Paris, le 24 mars 2013
Le mystère du corps parlant
Eric Laurent citait hier, à l’Institut de l’Enfant, une parole de Tchouang-Tseu, contrastant la vie humaine et le savoir, l’une finie, l’autre infini, pour conclure : inutile de s’épuiser dans une vaine recherche. C’est la sagesse même. Mais le désir ne l’entend pas ainsi. Ou le désir, ou la sagesse, c’est le vrai choix d’Hercule.
L’essence de toute sagesse, c’est : vous êtes promis à la mort, alors ne faîtes pas tant d’histoires. Tous les discours tenus au nom de la mort (qui font de la mort leur signifiant-maître) invitent à la servitude. D’où le caractère crucial, décisif, de la proposition 67 du Livre IV de l’Ehtique : « L’homme libre ne pense à rien moins qu’à la mort, et sa sagesse est une méditation, non de la mort, mais de la vie. »

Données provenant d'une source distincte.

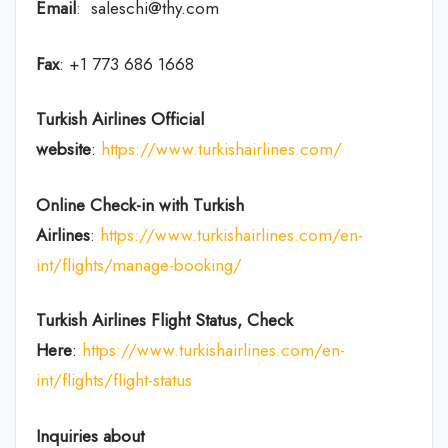
Email
: saleschi@thy.com
Fax
: +1 773 686 1668
Turkish Airlines Official
website
:
https://www.turkishairlines.com/
Online Check-in with Turkish
Airlines
:
https://www.turkishairlines.com/en-
int/flights/manage-booking/
Turkish Airlines Flight Status, Check
Here
:
https://www.turkishairlines.com/en-
int/flights/flight-status
Inquiries about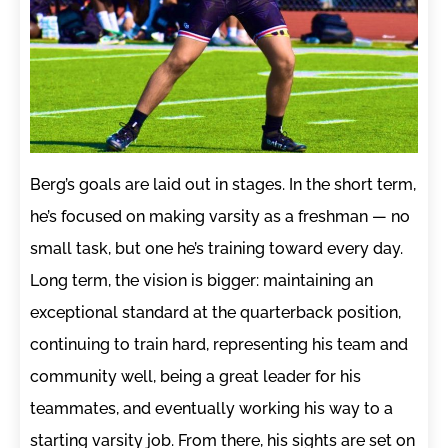
Berg’s goals are laid out in stages. In the short term,
he’s focused on making varsity as a freshman — no
small task, but one he’s training toward every day.
Long term, the vision is bigger: maintaining an
exceptional standard at the quarterback position,
continuing to train hard, representing his team and
community well, being a great leader for his
teammates, and eventually working his way to a
starting varsity job. From there, his sights are set on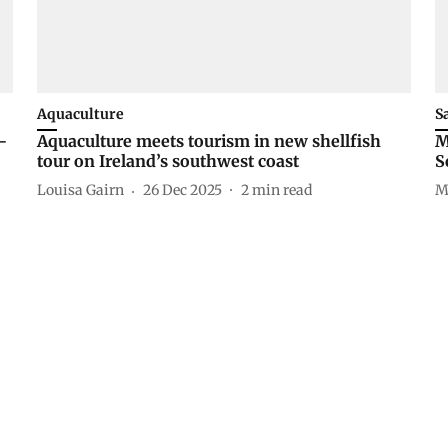
Aquaculture
S
-
Aquaculture meets tourism in new shellfish
M
tour on Ireland’s southwest coast
S
Louisa Gairn
26 Dec 2025
2
min read
M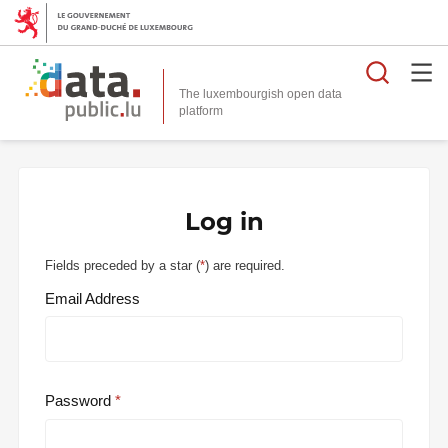
Searc
The luxembourgish open data
Log in
Fields preceded by a star (
*
) are required.
Email Address
Password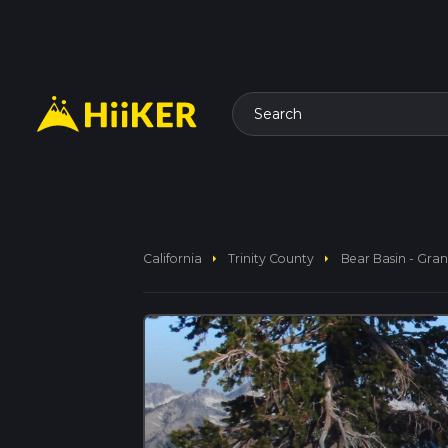
Search
arrow_right
arrow_right
California
Trinity County
Bear Basin - Gran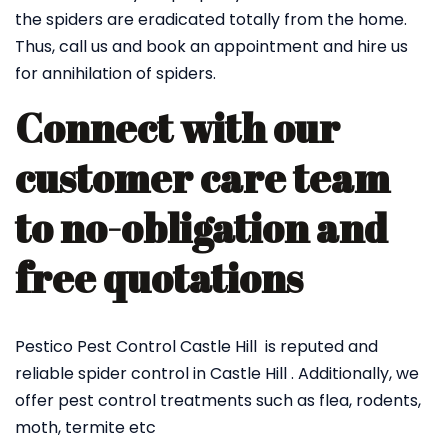
the spiders are eradicated totally from the home.
Thus, call us and book an appointment and hire us
for annihilation of spiders.
Connect with our
customer care team
to no-obligation and
free quotations
Pestico Pest Control Castle Hill is reputed and
reliable spider control in Castle Hill . Additionally, we
offer pest control treatments such as flea, rodents,
moth, termite etc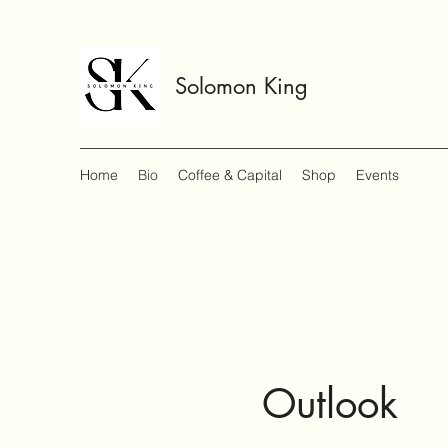
Solomon King
Home
Bio
Coffee & Capital
Shop
Events
Outlook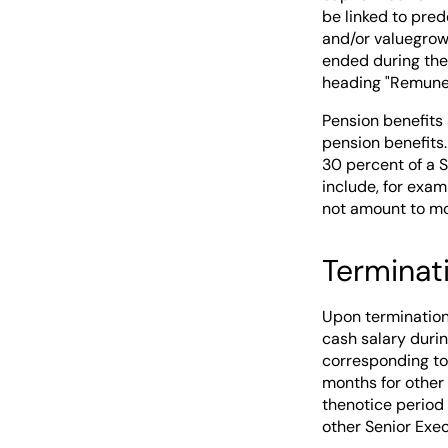
be linked to pred
and/or valuegrowt
ended during the
heading "Remuner
Pension benefits 
pension benefits
30 percent of a 
include, for exa
not amount to mor
Terminat
Upon termination
cash salary duri
corresponding to 
months for other
thenotice period
other Senior Exec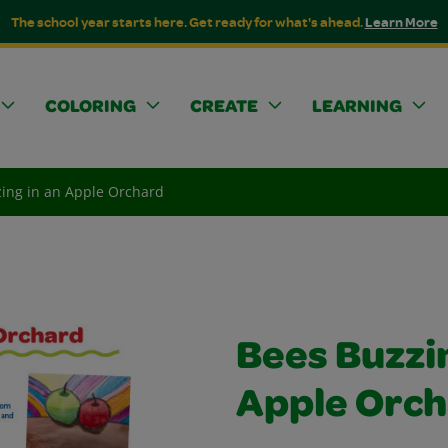
The school year starts here. Get ready for what's ahead.
Learn More
COLORING
CREATE
LEARNING
ing in an Apple Orchard
Bees Buzzin
Apple Orc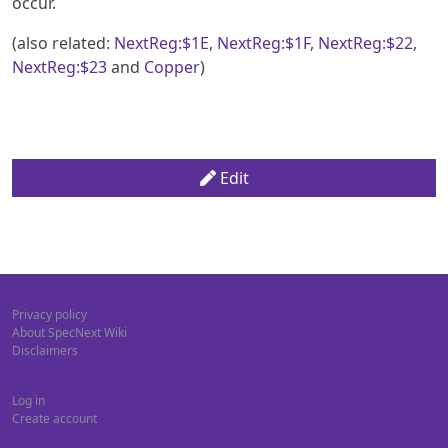
occur.
(also related:
NextReg:$1E
,
NextReg:$1F
,
NextReg:$22
,
NextReg:$23
and
Copper
)
Edit
Privacy policy
About SpecNext Wiki
Disclaimers
Log in
Create account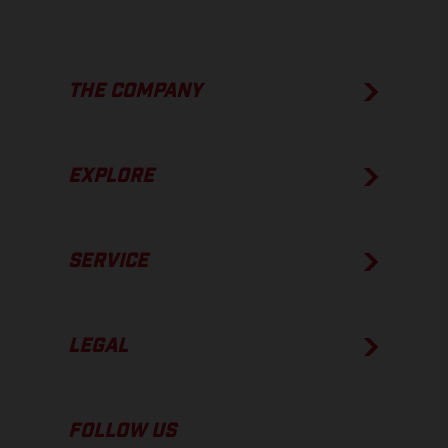
THE COMPANY
EXPLORE
SERVICE
LEGAL
FOLLOW US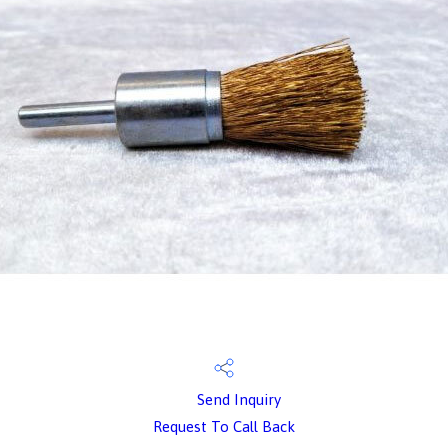
Send Inquiry
Request To Call Back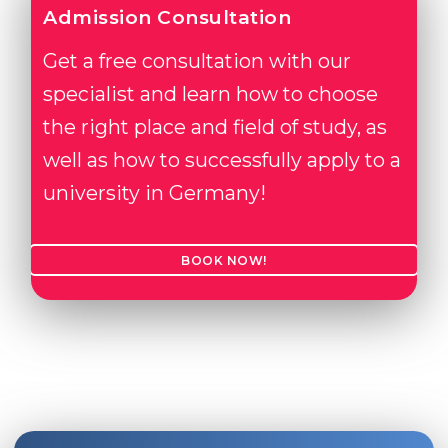
Admission Consultation
Get a free consultation with our
specialist and learn how to choose
the right place and field of study, as
well as how to successfully apply to a
university in Germany!
BOOK NOW!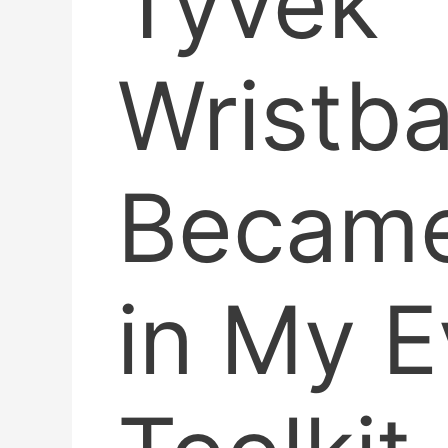
Tyvek
Wristb
Became
in My E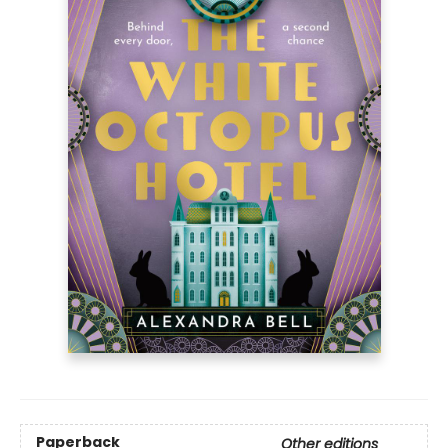
Paperback
Other editions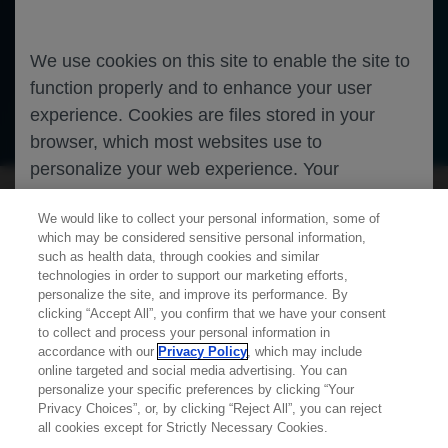
non-small-cell lung cancer
We use cookies on this site to enable the site to
Oncology
Lung Cancer
function properly and to enhance your user
experience. Cookies are files stored in your
Oncology
Lung Cancer
browser, which most websites use to
personalize your web experience. Your
information will only be used to provide
We would like to collect your personal information, some of
information that is relevant to you. It will not be
which may be considered sensitive personal information,
used for any other purpose. If you wish to
such as health data, through cookies and similar
restrict or block cookies, which are set on your
technologies in order to support our marketing efforts,
personalize the site, and improve its performance. By
device, then you can do this through your
clicking “Accept All”, you confirm that we have your consent
Learn more about
MED
ICALLY
browser settings.
to collect and process your personal information in
accordance with our
Privacy Policy
, which may include
online targeted and social media advertising. You can
personalize your specific preferences by clicking “Your
Contact Us
You can find out more about cookies by
Privacy Choices”, or, by clicking “Reject All”, you can reject
Privacy Policy
all cookies except for Strictly Necessary Cookies.
browsing our
Privacy Policy
.
Terms And Conditions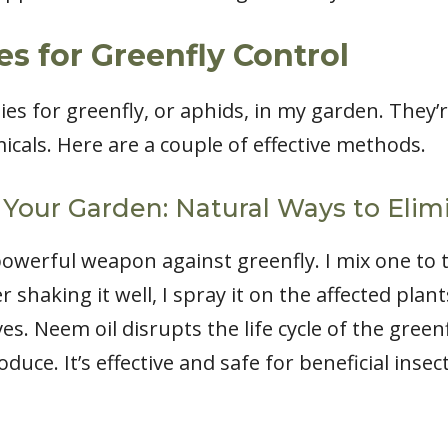
s for Greenfly Control
ies for greenfly, or aphids, in my garden. They’
icals. Here are a couple of effective methods.
 Your Garden: Natural Ways to Elim
powerful weapon against greenfly. I mix one to
r shaking it well, I spray it on the affected plan
s. Neem oil disrupts the life cycle of the green
uce. It’s effective and safe for beneficial insec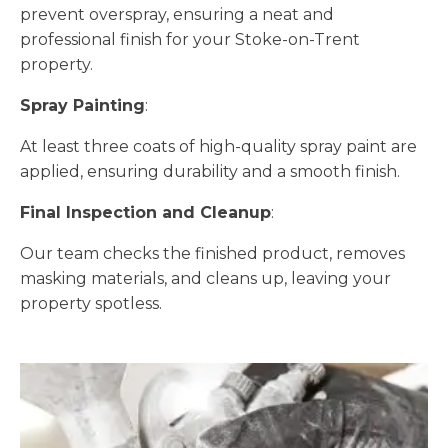
prevent overspray, ensuring a neat and
professional finish for your Stoke-on-Trent
property.
Spray Painting
:
At least three coats of high-quality spray paint are
applied, ensuring durability and a smooth finish.
Final Inspection and Cleanup
:
Our team checks the finished product, removes
masking materials, and cleans up, leaving your
property spotless.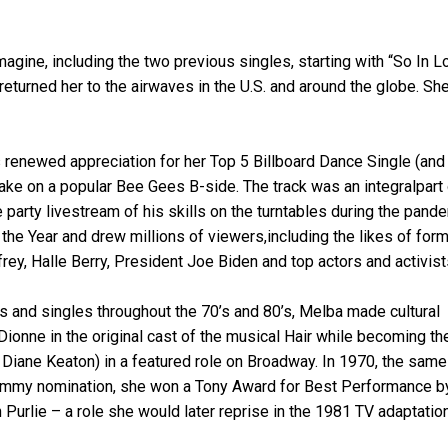
Imagine, including the two previous singles, starting with “So In L
eturned her to the airwaves in the U.S. and around the globe. Sh
s renewed appreciation for her Top 5 Billboard Dance Single (and
take on a popular Bee Gees B-side. The track was an integralpart
e party livestream of his skills on the turntables during the pand
he Year and drew millions of viewers,including the likes of for
ey, Halle Berry, President Joe Biden and top actors and activist
 and singles throughout the 70’s and 80’s, Melba made cultural
Dionne in the original cast of the musical Hair while becoming th
r Diane Keaton) in a featured role on Broadway. In 1970, the same
rammy nomination, she won a Tony Award for Best Performance b
n Purlie – a role she would later reprise in the 1981 TV adaptatio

« La chair est triste, hélas ! et j’ai lu tous les livres. » Justement, lire tous les livres, c’est impossible. Donc, la chair est gaie. C’est ma version de Mallarmé. Celle de DSK serait : le savoir est gai parce qu’il m’est impossible de me les faire toutes. En définitive, les deux convergent.
La phrase de Spinoza m’est revenue en mémoire sur la plage de Belle-Île, en écho à Baudelaire : « Homme libre, toujours tu chériras la mer ! » Le vers de Mallarmé est dans « Brise marine ». la mer est encore là dans le « Coup de dés ». Quentin Meillassoux en a récemment tenté un déchiffrement sensationnel.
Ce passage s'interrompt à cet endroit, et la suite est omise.